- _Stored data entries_
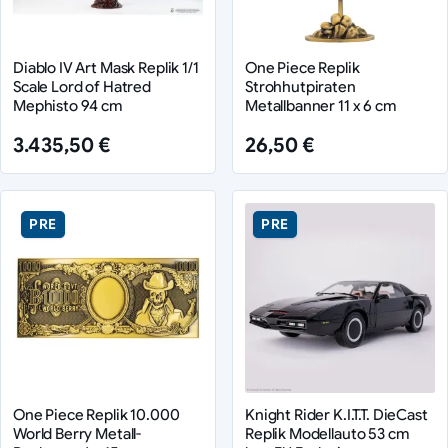
Diablo IV Art Mask Replik 1/1
One Piece Replik
Scale Lord of Hatred
Strohhutpiraten
Mephisto 94 cm
Metallbanner 11 x 6 cm
3.435,50 €
26,50 €
PRE
PRE
One Piece Replik 10.000
Knight Rider K.I.T.T. DieCast
World Berry Metall-
Replik Modellauto 53 cm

- _WHAT YOU HAVE TO DO_
Above are the records; copy exactly the lines from the one with "Mephisto 94 cm" through the final line.

- _RESPONSE_
Mephisto 94 cm
Metallbanner 11 x 6 cm
3.435,50 €
26,50 €
PRE
PRE
One Piece Replik 10.000
Knight Rider K.I.T.T. DieCast
World Berry Metall-
Replik Modellauto 53 cm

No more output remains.